Start of INPUT DATA

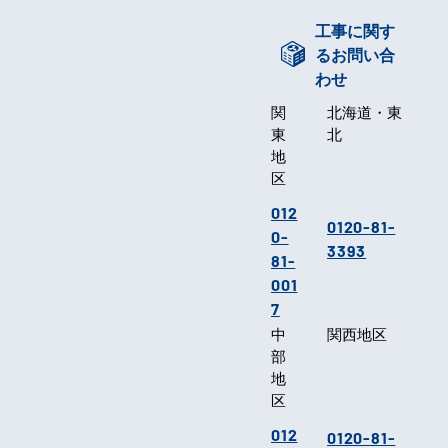
工事に関す
るお問い合
わせ
関
北海道・東
東
北
地
区
012
0120-81-
0-
3393
81-
001
7
中
関西地区
部
地
区
012
0120-81-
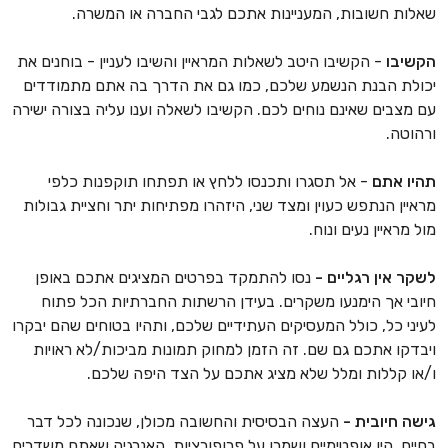
שאלות חשובות, המעניינות אתכם לגבי החברה או המשרה.
הקשיבו
- הקשיבו היטב לשאלות המראיין והשיבו לעניין - בוחנים את
יכולת הבנת הנשמע שלכם, כמו גם את הדרך בה אתם מתמודדים
עם מצבים שאינם נוחים לכם. הקשיבו לשאלה וענו עליה בצורה ישירה
ורהוטה.
תהיו אתם
- אל תסגרו ותכנסו ללחץ או תפתחו תוקפנות כלפי
מראיין הנתפש כעוין ומצד שני, היזהרו מפתיחות יתר וחציית גבולות
מול מראיין נעים ונוח.
לשקר אין רגליים -
נסו להתמקד בפרטים המציגים אתכם באופן
חיובי אך הימנעו משקרים. בעידן הרשתות החברתיות הכל פתוח
לעיני כל, כולל המעסיקים העתידיים שלכם, ותהיו בטוחים שהם יבקרו
ויבדקו אתכם גם שם. זה הזמן למחוק תמונות מביכות/לא ראויות
ו/או קללות ומלל שלא מציג אתכם על הצד היפה שלכם.
גישה חיובית -
העצה הבסיסית והחשובה מכולן, שנכונה לכל דבר
בחיים, היו אופטימיים ושמרו על פרופורציות. האנרגיה שאתם משדרים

End of INPUT DATA

WHAT IS BEING ASKED
A single number is expected: the count of lines in the entries that carry the string "שלכם".

EXERCISE RESULT
3